**Data supplied**

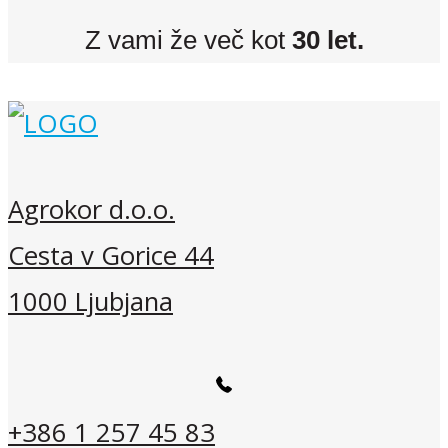
Z vami že več kot
30 let.
Agrokor d.o.o.
Cesta v Gorice 44
1000 Ljubjana
+386 1 257 45 83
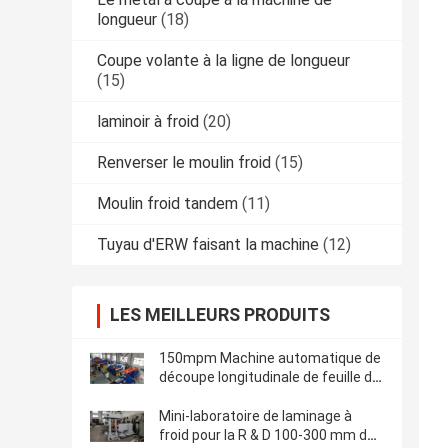
longueur
(18)
Coupe volante à la ligne de longueur
(15)
laminoir à froid
(20)
Renverser le moulin froid
(15)
Moulin froid tandem
(11)
Tuyau d'ERW faisant la machine
(12)
LES MEILLEURS PRODUITS
150mpm Machine automatique de
découpe longitudinale de feuille de
métal en bobine 0,3-3 X 1600
Mini-laboratoire de laminage à
froid pour la R & D 100-300 mm de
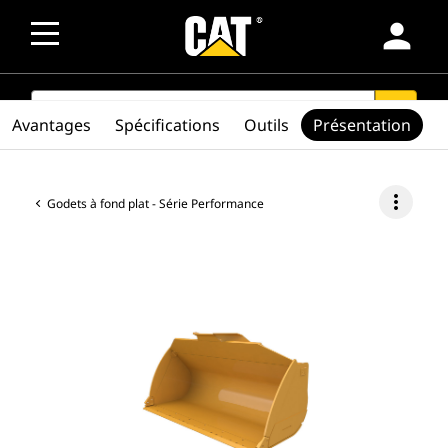
person
SEARCH
search
Avantages
Spécifications
Outils
Présentation
more_vert
Godets à fond plat - Série Performance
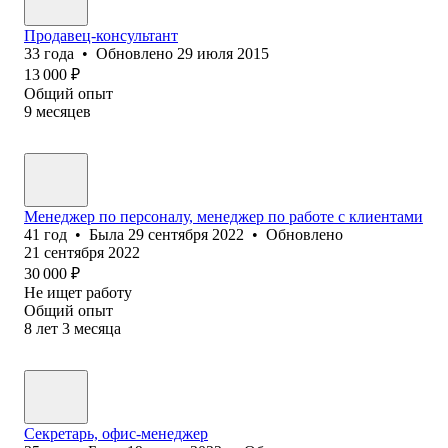
Продавец-консультант
33
года
•
Обновлено
29 июля 2015
13 000
₽
Общий опыт
9
месяцев
Менеджер по персоналу, менеджер по работе с клиентами
41
год
•
Была
29 сентября 2022
•
Обновлено
21 сентября 2022
30 000
₽
Не ищет работу
Общий опыт
8
лет
3
месяца
Секретарь, офис-менеджер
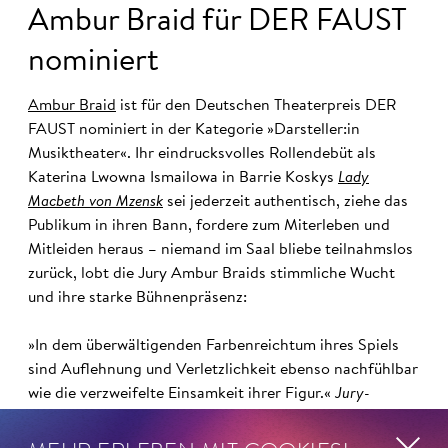
Ambur Braid für DER FAUST
nominiert
Ambur Braid
ist für den Deutschen Theaterpreis DER
FAUST nominiert in der Kategorie »Darsteller:in
Musiktheater«. Ihr eindrucksvolles Rollendebüt als
Katerina Lwowna Ismailowa in Barrie Koskys
Lady
Macbeth von Mzensk
sei jederzeit authentisch, ziehe das
Publikum in ihren Bann, fordere zum Miterleben und
Mitleiden heraus – niemand im Saal bliebe teilnahmslos
zurück, lobt die Jury Ambur Braids stimmliche Wucht
und ihre starke Bühnenpräsenz:
»In dem überwältigenden Farbenreichtum ihres Spiels
sind Auflehnung und Verletzlichkeit ebenso nachfühlbar
wie die verzweifelte Einsamkeit ihrer Figur.«
Jury-
Begründung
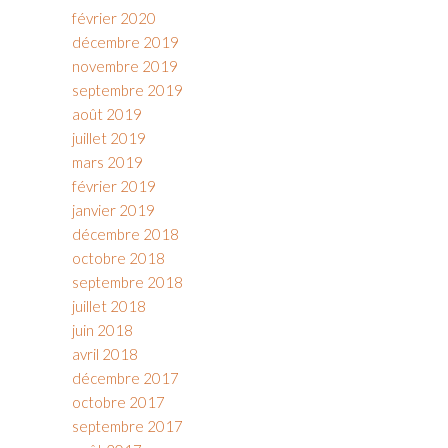
février 2020
décembre 2019
novembre 2019
septembre 2019
août 2019
juillet 2019
mars 2019
février 2019
janvier 2019
décembre 2018
octobre 2018
septembre 2018
juillet 2018
juin 2018
avril 2018
décembre 2017
octobre 2017
septembre 2017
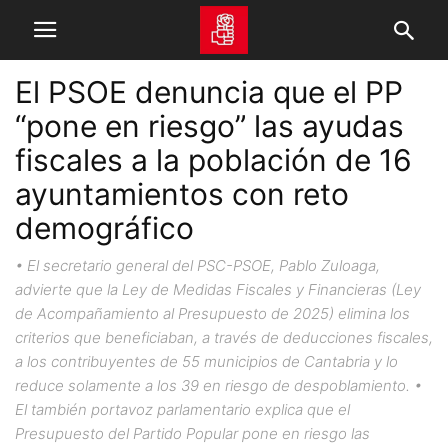
El PSOE denuncia que el PP
“pone en riesgo” las ayudas
fiscales a la población de 16
ayuntamientos con reto
demográfico
• El secretario general del PSC-PSOE, Pablo Zuloaga,
advierte que la Ley de Medidas Fiscales y Financieras (Ley
de Acompañamiento al Presupuesto de 2025) elimina los
criterios que beneficiaban, a través de deducciones fiscales,
a los contribuyentes de 55 municipios de Cantabria y lo
reduce solamente a los 39 en riesgo de despoblamiento. •
El también portavoz parlamentario explica que el
Presupuesto del Partido Popular pone en riesgo las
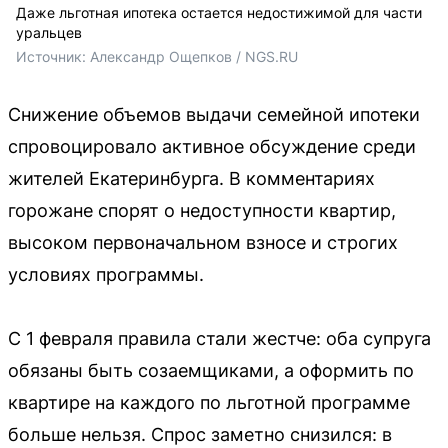
Даже льготная ипотека остается недостижимой для части
уральцев
Источник: 
Александр Ощепков / NGS.RU
Снижение объемов выдачи семейной ипотеки
спровоцировало активное обсуждение среди
жителей Екатеринбурга. В комментариях
горожане спорят о недоступности квартир,
высоком первоначальном взносе и строгих
условиях программы.
С 1 февраля правила стали жестче: оба супруга
обязаны быть созаемщиками, а оформить по
квартире на каждого по льготной программе
больше нельзя. Спрос заметно снизился: в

**Work instruction**
Retype the full listing above precisely. Exclude each picture you find in it.

**Finished task**
Z vami že več kot
30 let.
Agrokor d.o.o.
Cesta v Gorice 44
1000 Ljubjana
+386 1 257 45 83
longueur
(18)
Coupe volante à la ligne de longueur
(15)
laminoir à froid
(20)
Renverser le moulin froid
(15)
Moulin froid tandem
(11)
Tuyau d'ERW faisant la machine
(12)
LES MEILLEURS PRODUITS
150mpm Machine automatique de
découpe longitudinale de feuille de
métal en bobine 0,3-3 X 1600
Mini-laboratoire de laminage à
froid pour la R & D 100-300 mm de
person
SEARCH
search
Avantages
Spécifications
Outils
Présentation
more_vert
Godets à fond plat - Série Performance
Продавец-консультант
33
года
•
Обновлено
29 июля 2015
13 000
₽
Общий опыт
9
месяцев
Менеджер по персоналу, менеджер по работе с клиентами
41
год
•
Была
29 сентября 2022
•
Обновлено
21 сентября 2022
30 000
₽
Не ищет работу
Общий опыт
8
лет
3
месяца
Секретарь, офис-менеджер
Ambur Braid für DER FAUST
nominiert
Ambur Braid
ist für den Deutschen Theaterpreis DER
FAUST nominiert in der Kategorie »Darsteller:in
Musiktheater«. Ihr eindrucksvolles Rollendebüt als
Katerina Lwowna Ismailowa in Barrie Koskys
Lady
Macbeth von Mzensk
sei jederzeit authentisch, ziehe das
Publikum in ihren Bann, fordere zum Miterleben und
Mitleiden heraus – niemand im Saal bliebe teilnahmslos
zurück, lobt die Jury Ambur Braids stimmliche Wucht
und ihre starke Bühnenpräsenz:
»In dem überwältigenden Farbenreichtum ihres Spiels
sind Auflehnung und Verletzlichkeit ebenso nachfühlbar
wie die verzweifelte Einsamkeit ihrer Figur.«
Jury-
Begründung
février 2020
décembre 2019
novembre 2019
septembre 2019
août 2019
juillet 2019
mars 2019
février 2019
janvier 2019
décembre 2018
octobre 2018
septembre 2018
juillet 2018
juin 2018
avril 2018
décembre 2017
octobre 2017
septembre 2017
El PSOE denuncia que el PP
“pone en riesgo” las ayudas
fiscales a la población de 16
ayuntamientos con reto
demográfico
• El secretario general del PSC-PSOE, Pablo Zuloaga,
advierte que la Ley de Medidas Fiscales y Financieras (Ley
de Acompañamiento al Presupuesto de 2025) elimina los
criterios que beneficiaban, a través de deducciones fiscales,
a los contribuyentes de 55 municipios de Cantabria y lo
reduce solamente a los 39 en riesgo de despoblamiento. •
El también portavoz parlamentario explica que el
Presupuesto del Partido Popular pone en riesgo las
Даже льготная ипотека остается недостижимой для части
уральцев
Источник: 
Александр Ощепков / NGS.RU
Снижение объемов выдачи семейной ипотеки
спровоцировало активное обсуждение среди
жителей Екатеринбурга. В комментариях
горожане спорят о недоступности квартир,
высоком первоначальном взносе и строгих
условиях программы.
С 1 февраля правила стали жестче: оба супруга
обязаны быть созаемщиками, а оформить по
квартире на каждого по льготной программе
больше нельзя. Спрос заметно снизился: в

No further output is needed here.